I read with interest the letter from Denise Kitchener, chief executive of the Association of Personal Injury Lawyers, headed ‘Cutting out the middle man’ (see [2009] Gazette, 20 August, 5). I found myself smiling wryly at the comment of the Ministry of Justice regulator who – presumably with a straight face – said that: ‘Solicitors should be intelligent (purchasers) of claims.’
I am a practice manager with a firm that – thankfully – does not have to buy in its work from claims management companies (CMCs). However, I have recently witnessed supposedly reputable firms scrambling to buy work from companies based outside the locality, that they have never heard of or had contact with before, without doing any kind of due diligence on either the quality of work being bought or the history and make-up of the CMC. Add into the mix the present trend of firms employing a non-legally qualified ‘new business manager’ (whose salary is often substantially topped up by bonuses reflecting the number of new clients he or she introduces) and you have a dangerous conflict situation.

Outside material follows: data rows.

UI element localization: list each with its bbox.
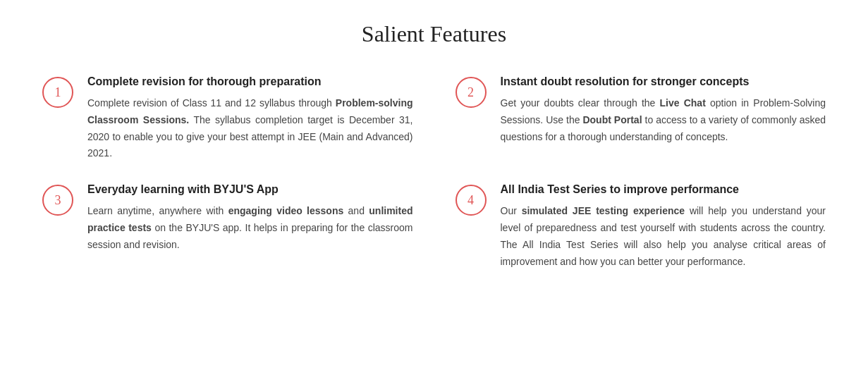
feature-number-2: 2 bbox=[456, 77, 487, 108]
feature-title-3: Everyday learning with BYJU'S App bbox=[87, 183, 413, 196]
feature-item-4: 4 All India Test Series to improve perfo… bbox=[456, 183, 826, 270]
features-grid: 1 Complete revision for thorough prepara… bbox=[42, 75, 826, 270]
feature-content-2: Instant doubt resolution for stronger co… bbox=[501, 75, 826, 145]
feature-title-2: Instant doubt resolution for stronger co… bbox=[501, 75, 826, 88]
feature-content-3: Everyday learning with BYJU'S App Learn … bbox=[87, 183, 413, 253]
feature-description-3: Learn anytime, anywhere with engaging vi… bbox=[87, 203, 413, 253]
feature-description-1: Complete revision of Class 11 and 12 syl… bbox=[87, 95, 413, 162]
feature-item-2: 2 Instant doubt resolution for stronger … bbox=[456, 75, 826, 162]
feature-description-2: Get your doubts clear through the Live C… bbox=[501, 95, 826, 145]
feature-content-4: All India Test Series to improve perform… bbox=[501, 183, 826, 270]
feature-number-3: 3 bbox=[42, 185, 73, 216]
feature-description-4: Our simulated JEE testing experience wil… bbox=[501, 203, 826, 270]
feature-title-1: Complete revision for thorough preparati… bbox=[87, 75, 413, 88]
feature-content-1: Complete revision for thorough preparati… bbox=[87, 75, 413, 162]
feature-number-4: 4 bbox=[456, 185, 487, 216]
page-title: Salient Features bbox=[42, 21, 826, 47]
feature-item-1: 1 Complete revision for thorough prepara… bbox=[42, 75, 413, 162]
feature-number-1: 1 bbox=[42, 77, 73, 108]
feature-item-3: 3 Everyday learning with BYJU'S App Lear… bbox=[42, 183, 413, 270]
feature-title-4: All India Test Series to improve perform… bbox=[501, 183, 826, 196]
page-container: Salient Features 1 Complete revision for… bbox=[0, 0, 868, 298]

Many firms are choosing to ignore this in the chase to increase bottom-line profitability and stay ahead of the chasing pack – who will no doubt be offered the same work should it be refused.
The governing piece of MoJ regulatory guidance – the Conduct of Authorised Persons Rules 2007 – is as toothless as it is bland and unspecific. But any solicitors who ignore obvious warning signs when new CMCs appear at the door bearing gifts do so at their peril.